Fundamental principles of partnership with civil society have been violated. The cooperation agreement between the regional government and the Perm-36 NGO, worked out through lengthy discussions, has been cast aside. The museum is to all intents and purposes closed to the public. The museum director, Tatyana Kursina, has been unlawfully dismissed. By order of the Culture Minister for Perm Region Igor Gladnev, the only excursion to have taken place in the last few months was for a TV crew from the sensationalist TV channel NTV. What's more, this group was accompanied by supervisors of the former political zone. In the programme shown on NTV the culture minister took a most active part, more or less advocating the destruction of everything that had been built up by the public museum.
Aleksandr Kalikh and Chairman of Memorial Robert Latypov appealed to the governor with a proposal to resurrect the jointly developed agreement, a document that takes account of the positions of all the parties in the conflict, outlining the functional rights and obligations of the budgetary organisation and the Perm-36 NGO.

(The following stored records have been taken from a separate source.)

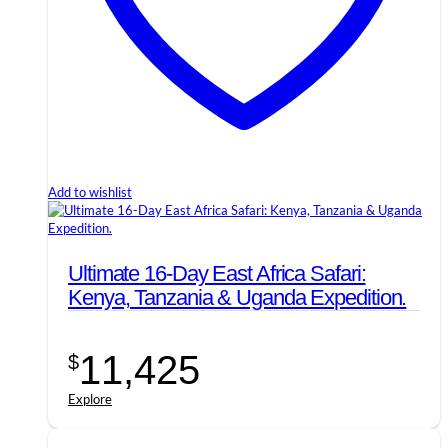
Add to wishlist
Ultimate 16-Day East Africa Safari:
Kenya, Tanzania & Uganda Expedition.
11,425
$
Explore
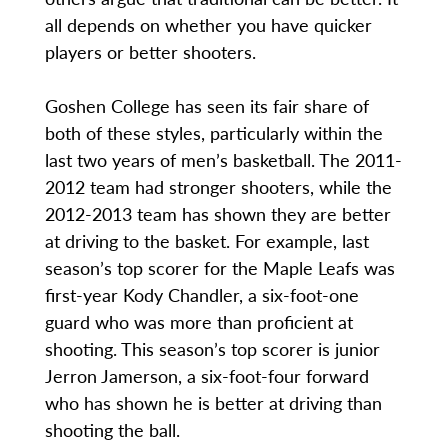
all depends on whether you have quicker
players or better shooters.
Goshen College has seen its fair share of
both of these styles, particularly within the
last two years of men’s basketball. The 2011-
2012 team had stronger shooters, while the
2012-2013 team has shown they are better
at driving to the basket. For example, last
season’s top scorer for the Maple Leafs was
first-year Kody Chandler, a six-foot-one
guard who was more than proficient at
shooting. This season’s top scorer is junior
Jerron Jamerson, a six-foot-four forward
who has shown he is better at driving than
shooting the ball.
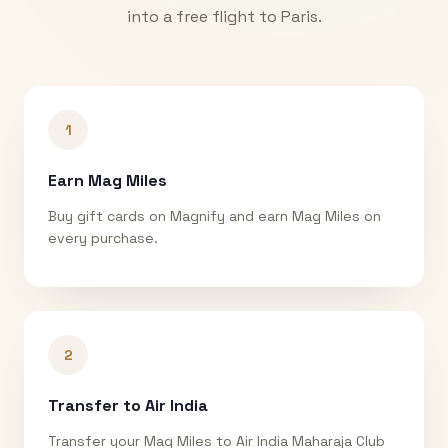
into a free flight to
Paris
.
1
Earn Mag Miles
Buy gift cards on Magnify and earn Mag Miles on
every purchase.
2
Transfer to Air India
Transfer your Mag Miles to Air India Maharaja Club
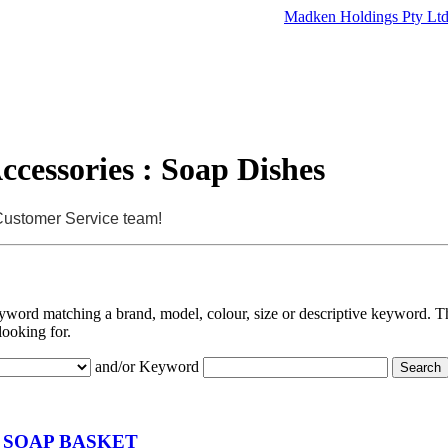
Madken Holdings Pty Lt
cessories : Soap Dishes
 Customer Service team!
eyword matching a brand, model, colour, size or descriptive keyword. Th
looking for.
and/or Keyword
 SOAP BASKET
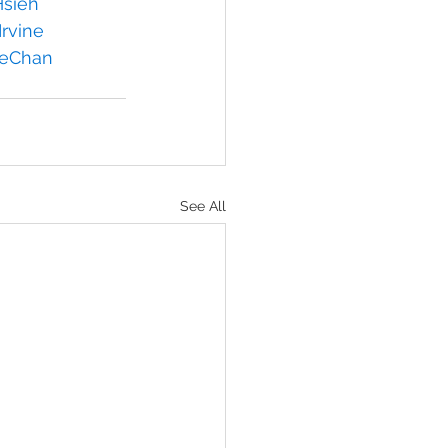
sieh
rvine
ieChan
See All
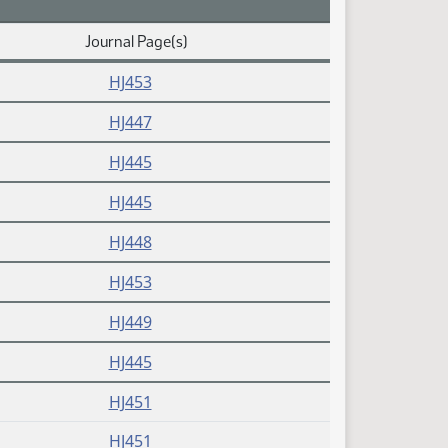
Journal Page(s)
HJ453
HJ447
HJ445
HJ445
HJ448
HJ453
HJ449
HJ445
HJ451
HJ451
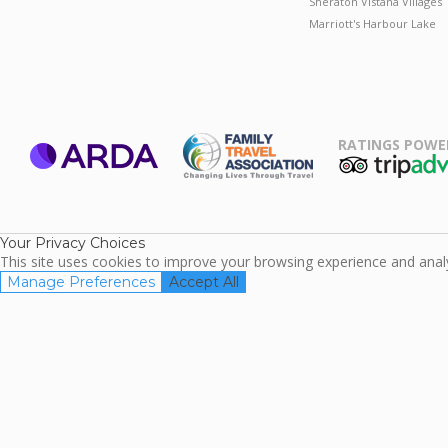
Sheraton Vistana Villages
Marriott's Harbour Lake
RATINGS POWE
ARDA
TripAdviso
Family Travel
Association
Your Privacy Choices
This site uses cookies to improve your browsing experience and analyz
Manage Preferences
Accept All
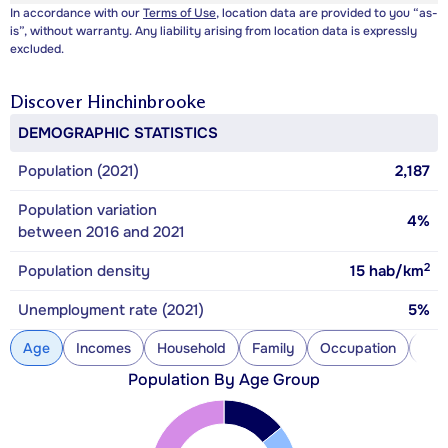
In accordance with our
Terms of Use
, location data are provided to you “as-
is”, without warranty. Any liability arising from location data is expressly
excluded.
Discover
Hinchinbrooke
DEMOGRAPHIC STATISTICS
Population (2021)
2,187
Population variation
4%
between 2016 and 2021
2
Population density
15
hab/km
Unemployment rate (2021)
5%
Age
Incomes
Household
Family
Occupation
Con
Population By Age Group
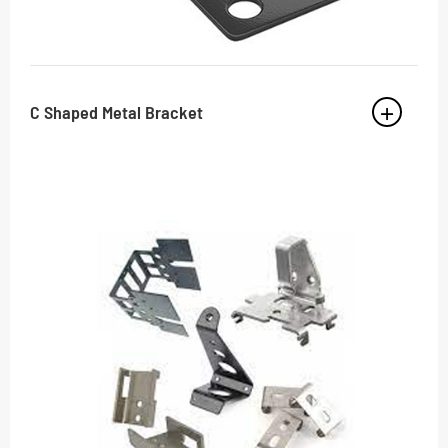
C Shaped Metal Bracket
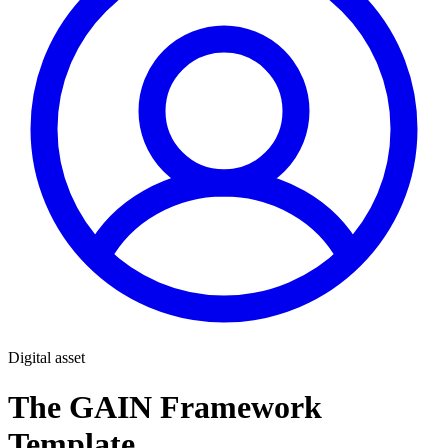
Digital asset
The GAIN Framework
Template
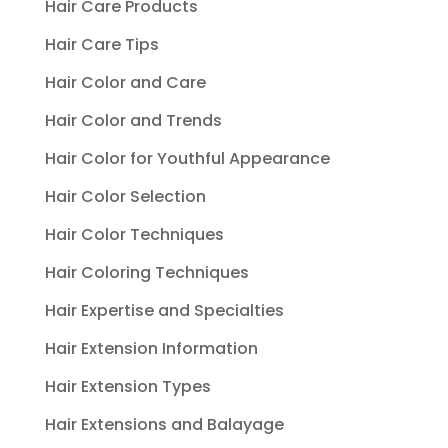
Hair Care Products
Hair Care Tips
Hair Color and Care
Hair Color and Trends
Hair Color for Youthful Appearance
Hair Color Selection
Hair Color Techniques
Hair Coloring Techniques
Hair Expertise and Specialties
Hair Extension Information
Hair Extension Types
Hair Extensions and Balayage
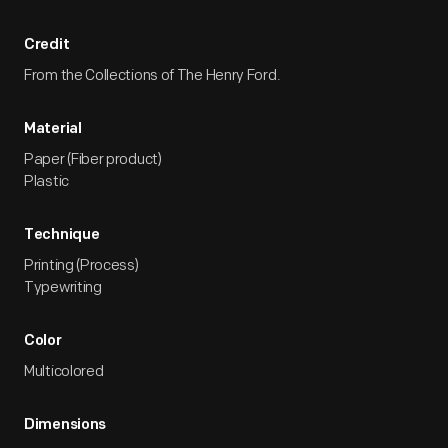
Credit
From the Collections of The Henry Ford.
Material
Paper (Fiber product)
Plastic
Technique
Printing (Process)
Typewriting
Color
Multicolored
Dimensions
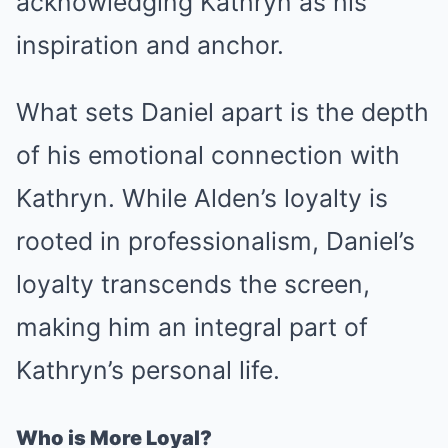
acknowledging Kathryn as his
inspiration and anchor.
What sets Daniel apart is the depth
of his emotional connection with
Kathryn. While Alden’s loyalty is
rooted in professionalism, Daniel’s
loyalty transcends the screen,
making him an integral part of
Kathryn’s personal life.
Who is More Loyal?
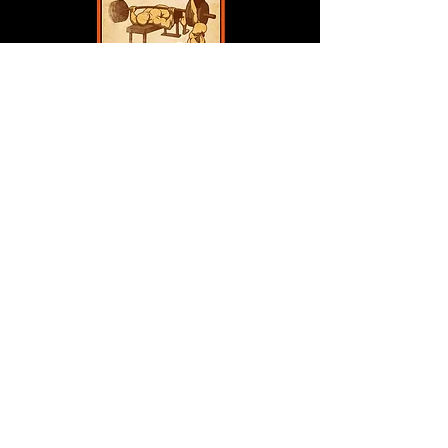
Bonus PDF's Included !
“Hybrid Training Blueprint”
A practical guide to integrating
kettlebells into your existing
barbell or dumbbell routine
without overlap or burnout.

Others present at the meeting, members of Memorial Varlen Kleyner, Angelina Bushueva and Evgeny Mochilin, defined their own personal relation to the museum as a memorial to their fathers and mothers who suffered during the years of Stalinist terror, who ended up in the Gulags or were shot in the period 1937-1938. Destroying the museum would mean trampling on this memory. Victims of repression tried to impress upon the governor that, intentionally or not, he was participating in a campaign to rehabilitate Stalinism and a campaign to denigrate the rights and dignity of those who suffered repression.
In response, Viktor Basargin assured the meeting participants that the regional leadership had never set itself the task of changing the course of the activities of the Perm-36 Gulag Museum. No one was trying to destroy the museum, it was continuing its operations in its entirety. The regional budget has provisions for its upkeep, which has not been the case in previous years.
The regional governor admitted that during the reorganisation serious mistakes had been made which could put the partnership principles of cooperation with the activists in doubt. In the coming days all interested parties would be presented with the final version of the agreement, containing all the points that had been agreed with the museum's management.
Viktor Basargin assured veterans that the rights and interests of the victims of political repression have been and will remain under his sphere of attention and control.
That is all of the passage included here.